抗てんかん薬は典型的には予防目的で使用されず,痙攣発作がみられる場合にのみ使用される。
治療に関する参考文献
1.Greenberg SM, Ziai WC, Cordonnier C, et al: 2022 Guideline for the management of patients with spontaneous intracerebral hemorrhage: A guideline from the American Heart Association/American Stroke Association.Stroke 53 (7):e282–e361, 2022.doi: 10.1161/STR.0000000000000407 Epub 2022 May 17.
要点
脳内出血では,重度の症状(例,突然かつ重度の頭痛,意識消失,嘔吐)が突然発症するのが一般的であるが,頭痛がないまたは軽度にとどまる場合もあり(特に高齢者),小さな出血が虚血性脳卒中に類似することもある。

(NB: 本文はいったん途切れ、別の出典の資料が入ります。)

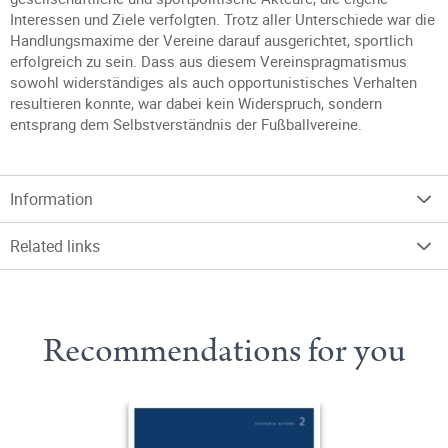
Interessen und Ziele verfolgten. Trotz aller Unterschiede war die
Handlungsmaxime der Vereine darauf ausgerichtet, sportlich
erfolgreich zu sein. Dass aus diesem Vereinspragmatismus
sowohl widerständiges als auch opportunistisches Verhalten
resultieren konnte, war dabei kein Widerspruch, sondern
entsprang dem Selbstverständnis der Fußballvereine.
Information
Related links
Recommendations for you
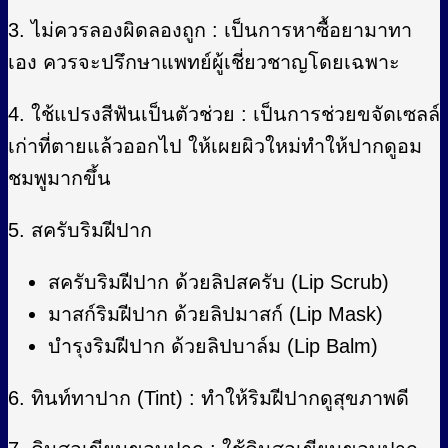
3. ไม่ควรลองผิดลองถูก : เป็นการหาซื้อยามาทา
เอง ควรจะปรึกษาแพทย์ผู้เชี่ยวชาญโดยเฉพาะ
4. ใช้แปรงสีฟันเป็นตัวช่วย : เป็นการช่วยขจัดเซลล์
เก่าที่ตายแล้วออกไป ให้เผยผิวใหม่ทำให้ปากดูอม
ชมพูมากขึ้น
5. สครับริมฝีปาก
สครับริมฝีปาก ด้วยลิปสครับ (Lip Scrub)
มาสก์ริมฝีปาก ด้วยลิปมาสก์ (Lip Mask)
บำรุงริมฝีปาก ด้วยลิปบาล์ม (Lip Balm)
6. ทินท์ทาปาก (Tint) : ทำให้ริมฝีปากดูสุขภาพดี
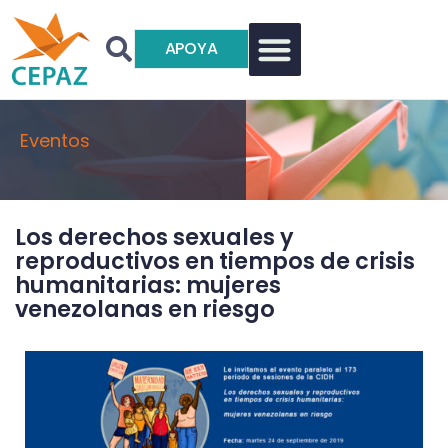
APOYA
Eventos
Los derechos sexuales y
reproductivos en tiempos de crisis
humanitarias: mujeres
venezolanas en riesgo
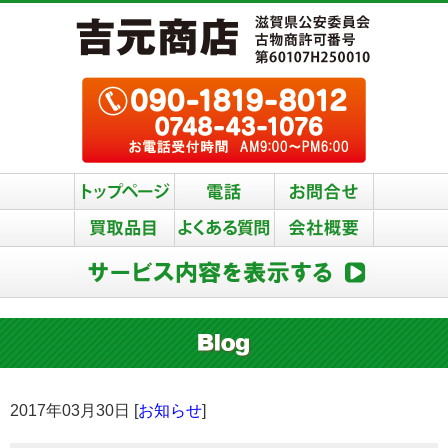
2017年03月30日 [
お知らせ
]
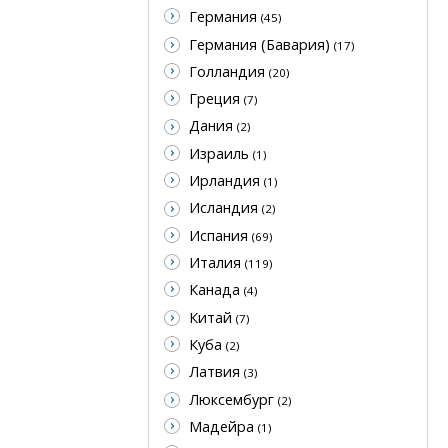
Германия
(45)
Германия (Бавария)
(17)
Голландия
(20)
Греция
(7)
Дания
(2)
Израиль
(1)
Ирландия
(1)
Исландия
(2)
Испания
(69)
Италия
(119)
Канада
(4)
Китай
(7)
Куба
(2)
Латвия
(3)
Люксембург
(2)
Мадейра
(1)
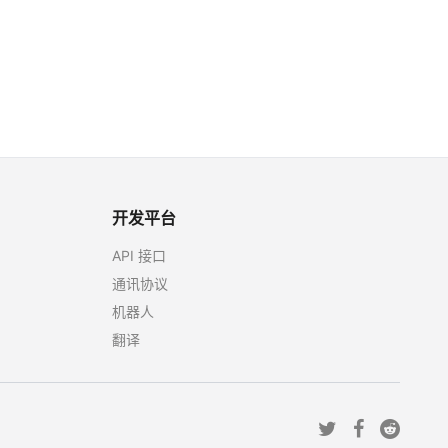
开发平台
API 接口
通讯协议
机器人
翻译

CTまたはMRIおよびベッドサイドでの血糖測定を直ちに行う。
必須の支持療法としては,抗凝固作用の拮抗や,収縮期血圧が150~220mmHgであれば140mmHgに下げることなどが挙げられ,収縮期血圧が220mmHgを超える場合はニカルジピンの持続静注による積極的な降圧を考慮することがある。
血圧の変動を避け,血圧を140mmHg未満に,ただし130mmHgより低くならないように維持する。
皮質下の大きな血腫または小脳半球内の3cmを超える血腫には外科的血腫除去術を考慮する。
水頭症および頭蓋内圧亢進の徴候がみられる選択された患者には,体外式の脳室ドレーンの留置を考慮する。